Mazara, "mala Pasqua a Capo Feto..."
Riceviam e pubblichiamo la seguente nota:
Se è vero, come è vero, che marzo portava grandi stormi di marzaiole all’irrompere della primavera, aprile era il mese cruciale della cosiddetta “risalita” agli areali di nidificazione (dall’Africa al nord Europa) degli uccelli migratori della Regione paleartica occidentale. In aprile, in Sicilia sud-occidentale, lungo il litorale compreso tra Capo Boeo e Capo San Marco era spettacolare, fino all’inizio degli anni ’70, assistere al transito (ed anche alle soste) di stormi, disposti a ventaglio di Ardeidi (aironi) od anche a V di Treschiornitidi (spatole, mignattai) od anche a sciame del Columbide, tortora europea o dell’Apodide, rondone o del Coracide, gruccione.
La trasformazione territoriale dell’ambito costiero compreso tra i due Capi summenzionati, avvenuta senza criterio, fuori dai controlli, ha reso sempre più raro l’avvistamento dei voli degli uccelli migratori. Rarità accresciuta anche quando si è provveduto a proteggere le residue “zone umide” e gli ultimi biotopi, compresi tra l’ex Torre di Sibiliana di Marsala e la plaga selinuntina. Protezione accordata, ad oggi, essenzialmente sulla carta, a differenza della protezione reale dei beni culturali.
Le nostre riserve naturali e i siti della Rete Ecologica Natura 2000, siano essi ZSC o ZPS, continuano a versare, infatti, in grave stato di degrado che, così continuando, potrebbe portare all’ulteriore depauperamento di ciò che rimane del nostro patrimonio naturale. A rischiare più di tutte le altre aree naturali, data l’impressionante pressione antropica, lasciata correre, probabilmente in vista di illusori risvolti economici, legati al turismo balneare, è Capo Feto, ultima vera palude costiera rimasta in Sicilia sud-occidentale, area super protetta, le manca solo il vincolo di riserva naturale.

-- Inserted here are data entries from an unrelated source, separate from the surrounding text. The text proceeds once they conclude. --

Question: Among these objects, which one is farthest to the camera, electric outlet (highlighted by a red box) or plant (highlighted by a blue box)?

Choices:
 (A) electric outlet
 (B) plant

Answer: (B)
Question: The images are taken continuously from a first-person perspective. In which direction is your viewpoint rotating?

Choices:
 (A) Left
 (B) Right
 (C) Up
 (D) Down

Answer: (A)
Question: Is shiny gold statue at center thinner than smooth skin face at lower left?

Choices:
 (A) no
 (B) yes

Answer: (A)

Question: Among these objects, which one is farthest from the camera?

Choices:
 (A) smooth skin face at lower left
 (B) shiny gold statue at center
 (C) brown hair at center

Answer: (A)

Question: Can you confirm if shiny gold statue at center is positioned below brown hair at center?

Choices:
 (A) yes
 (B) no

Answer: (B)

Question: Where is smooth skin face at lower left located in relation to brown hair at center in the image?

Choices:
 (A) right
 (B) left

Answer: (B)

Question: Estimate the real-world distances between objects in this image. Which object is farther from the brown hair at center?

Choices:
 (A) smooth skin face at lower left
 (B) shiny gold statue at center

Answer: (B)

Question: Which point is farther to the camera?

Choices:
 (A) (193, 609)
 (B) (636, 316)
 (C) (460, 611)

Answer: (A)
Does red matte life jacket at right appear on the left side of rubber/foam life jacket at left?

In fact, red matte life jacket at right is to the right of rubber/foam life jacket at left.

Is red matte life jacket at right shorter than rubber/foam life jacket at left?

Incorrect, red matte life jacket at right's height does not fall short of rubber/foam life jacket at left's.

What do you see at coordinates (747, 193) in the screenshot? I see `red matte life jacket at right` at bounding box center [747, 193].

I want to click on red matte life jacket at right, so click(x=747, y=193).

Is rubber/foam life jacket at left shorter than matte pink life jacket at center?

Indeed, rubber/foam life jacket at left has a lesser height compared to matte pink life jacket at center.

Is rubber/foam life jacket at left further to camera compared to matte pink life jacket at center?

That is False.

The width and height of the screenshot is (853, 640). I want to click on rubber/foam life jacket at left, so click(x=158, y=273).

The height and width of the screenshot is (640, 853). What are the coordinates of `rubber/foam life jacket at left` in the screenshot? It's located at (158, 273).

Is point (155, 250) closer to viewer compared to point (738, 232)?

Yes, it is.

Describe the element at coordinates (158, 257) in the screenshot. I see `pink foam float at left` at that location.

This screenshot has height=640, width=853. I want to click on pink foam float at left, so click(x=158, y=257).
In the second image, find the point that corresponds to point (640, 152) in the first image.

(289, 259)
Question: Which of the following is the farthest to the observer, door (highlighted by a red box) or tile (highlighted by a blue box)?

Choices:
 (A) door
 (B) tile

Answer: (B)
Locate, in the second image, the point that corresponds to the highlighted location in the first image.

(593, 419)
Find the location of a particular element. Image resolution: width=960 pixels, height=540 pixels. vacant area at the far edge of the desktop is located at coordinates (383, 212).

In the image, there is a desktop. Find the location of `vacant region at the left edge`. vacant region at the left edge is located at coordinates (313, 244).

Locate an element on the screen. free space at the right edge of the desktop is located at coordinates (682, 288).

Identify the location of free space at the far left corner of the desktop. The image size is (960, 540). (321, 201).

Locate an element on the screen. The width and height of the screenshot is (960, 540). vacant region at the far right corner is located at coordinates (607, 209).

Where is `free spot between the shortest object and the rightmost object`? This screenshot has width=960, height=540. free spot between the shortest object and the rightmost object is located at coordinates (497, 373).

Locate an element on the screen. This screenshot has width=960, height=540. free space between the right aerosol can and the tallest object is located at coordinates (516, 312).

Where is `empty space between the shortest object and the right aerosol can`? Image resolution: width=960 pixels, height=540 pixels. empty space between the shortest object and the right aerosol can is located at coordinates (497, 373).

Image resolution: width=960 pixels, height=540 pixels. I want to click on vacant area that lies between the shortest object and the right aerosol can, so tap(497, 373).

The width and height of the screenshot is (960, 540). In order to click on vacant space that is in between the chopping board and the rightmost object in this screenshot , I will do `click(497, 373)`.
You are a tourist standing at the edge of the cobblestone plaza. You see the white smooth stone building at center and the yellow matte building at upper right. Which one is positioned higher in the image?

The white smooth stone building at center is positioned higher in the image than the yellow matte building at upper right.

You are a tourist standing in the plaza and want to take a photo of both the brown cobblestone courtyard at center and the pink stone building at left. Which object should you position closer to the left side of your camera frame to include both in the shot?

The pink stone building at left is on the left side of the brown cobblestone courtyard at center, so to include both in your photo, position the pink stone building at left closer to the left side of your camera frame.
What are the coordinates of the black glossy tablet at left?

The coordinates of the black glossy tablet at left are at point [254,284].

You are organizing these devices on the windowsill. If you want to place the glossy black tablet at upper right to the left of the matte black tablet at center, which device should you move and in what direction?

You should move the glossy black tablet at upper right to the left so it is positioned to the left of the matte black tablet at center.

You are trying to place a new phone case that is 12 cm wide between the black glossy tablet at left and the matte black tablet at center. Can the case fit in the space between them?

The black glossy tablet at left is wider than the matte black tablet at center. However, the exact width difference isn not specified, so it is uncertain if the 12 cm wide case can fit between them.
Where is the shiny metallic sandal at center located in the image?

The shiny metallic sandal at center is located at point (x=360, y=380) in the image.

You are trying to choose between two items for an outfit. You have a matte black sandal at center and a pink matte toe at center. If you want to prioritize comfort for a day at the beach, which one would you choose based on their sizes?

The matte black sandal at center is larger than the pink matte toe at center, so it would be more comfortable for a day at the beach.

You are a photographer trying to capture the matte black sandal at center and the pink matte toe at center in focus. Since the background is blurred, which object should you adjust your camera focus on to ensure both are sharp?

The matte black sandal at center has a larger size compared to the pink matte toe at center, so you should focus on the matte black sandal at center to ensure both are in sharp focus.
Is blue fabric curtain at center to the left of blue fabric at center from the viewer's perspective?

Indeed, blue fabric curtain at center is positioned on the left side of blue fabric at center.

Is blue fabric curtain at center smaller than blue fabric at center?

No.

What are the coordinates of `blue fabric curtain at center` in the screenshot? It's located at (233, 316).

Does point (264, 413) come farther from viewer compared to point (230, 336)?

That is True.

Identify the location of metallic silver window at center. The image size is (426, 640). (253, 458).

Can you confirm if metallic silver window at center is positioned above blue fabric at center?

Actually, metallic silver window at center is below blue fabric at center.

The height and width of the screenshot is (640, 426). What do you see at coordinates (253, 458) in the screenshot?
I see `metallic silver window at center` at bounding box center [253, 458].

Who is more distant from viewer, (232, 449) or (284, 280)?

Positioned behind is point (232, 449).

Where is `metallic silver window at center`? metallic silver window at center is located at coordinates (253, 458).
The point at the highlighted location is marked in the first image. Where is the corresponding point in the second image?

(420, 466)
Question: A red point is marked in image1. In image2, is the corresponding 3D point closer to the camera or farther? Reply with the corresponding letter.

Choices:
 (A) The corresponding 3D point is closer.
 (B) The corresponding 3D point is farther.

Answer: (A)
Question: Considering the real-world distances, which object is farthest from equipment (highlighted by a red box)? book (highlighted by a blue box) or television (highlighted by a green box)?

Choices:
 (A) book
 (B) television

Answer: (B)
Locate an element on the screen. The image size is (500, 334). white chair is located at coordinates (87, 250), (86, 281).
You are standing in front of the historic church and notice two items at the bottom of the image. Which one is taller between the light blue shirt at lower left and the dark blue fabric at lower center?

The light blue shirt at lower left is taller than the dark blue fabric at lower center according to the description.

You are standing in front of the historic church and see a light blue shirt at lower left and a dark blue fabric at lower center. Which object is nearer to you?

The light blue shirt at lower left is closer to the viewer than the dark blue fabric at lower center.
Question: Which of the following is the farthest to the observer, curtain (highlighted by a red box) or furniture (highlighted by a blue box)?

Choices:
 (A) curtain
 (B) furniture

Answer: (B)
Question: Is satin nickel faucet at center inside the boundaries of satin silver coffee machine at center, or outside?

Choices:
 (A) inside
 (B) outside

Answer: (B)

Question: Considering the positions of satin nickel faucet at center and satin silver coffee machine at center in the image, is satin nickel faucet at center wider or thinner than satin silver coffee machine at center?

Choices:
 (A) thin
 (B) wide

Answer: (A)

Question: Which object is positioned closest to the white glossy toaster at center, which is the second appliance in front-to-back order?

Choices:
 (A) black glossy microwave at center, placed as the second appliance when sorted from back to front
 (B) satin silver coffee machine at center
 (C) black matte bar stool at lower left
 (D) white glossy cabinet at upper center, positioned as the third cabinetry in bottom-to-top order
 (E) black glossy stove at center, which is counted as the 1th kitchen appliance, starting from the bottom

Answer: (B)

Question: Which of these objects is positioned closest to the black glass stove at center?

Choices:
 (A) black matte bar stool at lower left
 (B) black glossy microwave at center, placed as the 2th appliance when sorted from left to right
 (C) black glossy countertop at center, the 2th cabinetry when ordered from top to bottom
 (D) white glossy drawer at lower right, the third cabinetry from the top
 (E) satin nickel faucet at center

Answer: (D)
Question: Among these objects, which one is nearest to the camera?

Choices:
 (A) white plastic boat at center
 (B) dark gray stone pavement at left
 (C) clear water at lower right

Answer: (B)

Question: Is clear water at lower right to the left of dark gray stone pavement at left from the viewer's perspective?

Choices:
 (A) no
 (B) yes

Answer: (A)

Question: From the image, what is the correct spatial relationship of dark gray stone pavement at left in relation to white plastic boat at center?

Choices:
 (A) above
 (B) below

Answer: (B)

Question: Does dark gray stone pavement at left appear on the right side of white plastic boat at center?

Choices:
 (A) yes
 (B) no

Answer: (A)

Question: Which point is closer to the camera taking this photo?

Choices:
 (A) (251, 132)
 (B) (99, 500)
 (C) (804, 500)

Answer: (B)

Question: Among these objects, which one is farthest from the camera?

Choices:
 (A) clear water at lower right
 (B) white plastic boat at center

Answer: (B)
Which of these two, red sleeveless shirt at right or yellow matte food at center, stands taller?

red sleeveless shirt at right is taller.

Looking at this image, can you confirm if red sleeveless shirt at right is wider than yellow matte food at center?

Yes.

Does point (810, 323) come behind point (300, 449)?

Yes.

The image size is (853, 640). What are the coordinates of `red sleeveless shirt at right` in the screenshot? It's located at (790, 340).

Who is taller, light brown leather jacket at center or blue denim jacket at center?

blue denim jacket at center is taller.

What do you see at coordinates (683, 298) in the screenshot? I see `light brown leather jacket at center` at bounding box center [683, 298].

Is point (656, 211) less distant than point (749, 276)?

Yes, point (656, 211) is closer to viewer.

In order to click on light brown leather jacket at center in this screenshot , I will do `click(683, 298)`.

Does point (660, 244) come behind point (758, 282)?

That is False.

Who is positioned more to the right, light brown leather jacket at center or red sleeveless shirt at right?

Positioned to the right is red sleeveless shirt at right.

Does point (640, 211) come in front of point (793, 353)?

Nel mese di aprile del 1977 a neanche un mese dal Decreto istitutivo dell’”Oasi di Protezione e Rifugio della Fauna”, firmato dall’assessore regionale Giuseppe Aleppo, a Capo Feto non si contavano i tanti aironi bianchi e aironi rossi, spatole, mignattai, chiurli maggiori e piccoli, limicoli di tutte le taglie, ma anche rapaci come le albanelle, come il gufo di palude. Oggi 16/4/2025, invece, oltre ai soliti cavalieri d’Italia giunti in marzo, un gruppo di gabbiani comuni e rosei, spinti a terra dalla forte libecciata, 12 spatole, 1 ibis sacro (lo stesso probabilmente che ha svernato nella vicina Laguna di Tonnarella, di spalle nella foto, coda nera), 1 fraticello (primo arrivo dell’anno) e 9 povere pernici di mare costrette a vagare per la palude, dato che il litorale (luogo in cui la pernice di mare di solito si riposa subito dopo la traversata del Mediterraneo), da ovest ad est, era occupato dai praticanti di kitesurfing e dalle loro automobili.
Autovetture che a differenza dell’uomo e degli aquiloni del surf non impensierirebbero le pernici di mare o gli altri uccelli, ma parcheggiate sulla duna danneggiano sicuramente vegetazione e flora. Gli uccelli temono soprattutto l’uomo allo scoperto e specialmente quando si muove trasportato dall’aquilone del surf che li allarma a distanza (la vista degli uccelli è di gran lunga superiore a quella umana) e li induce a cambiare rotta o li induce a sorvolare l’area protetta, senza sostarvi, come accaduto oggi con le pernici di mare.
Le spatole è da giorni che stazionano all’interno della palude, bloccate dal mal tempo o per riprendere le forze prima di continuare nel volo migratorio. Notato che gli occupanti (stranieri) dell’arenile, con le attrezzature da kiteserfing, erano persone perbene, almeno all’apparenza, mi sono avvicinato per fare notare il disturbo che arrecavano alle pernici di mare e per fare notare i segni lasciati sulle specie vegetali della duna. Quasi mortificati mi hanno lasciato comprendere che si trovavano là in occasione della festività pasquale, ma mi hanno fatto notare che non c’era nessuna indicazione di divieti.
Mi sono allontanato dopo le doverose strette di mani, mentre pensavo: se conoscessero la fine, dalle nostre parti, della segnaletica dei divieti. A Capo Feto, gli ambientalisti sembrano gli unici assenti, nonostante il periodo della migrazione degli uccelli. Saranno in attesa del vincolo di riserva naturale per mostrare il loro interesse?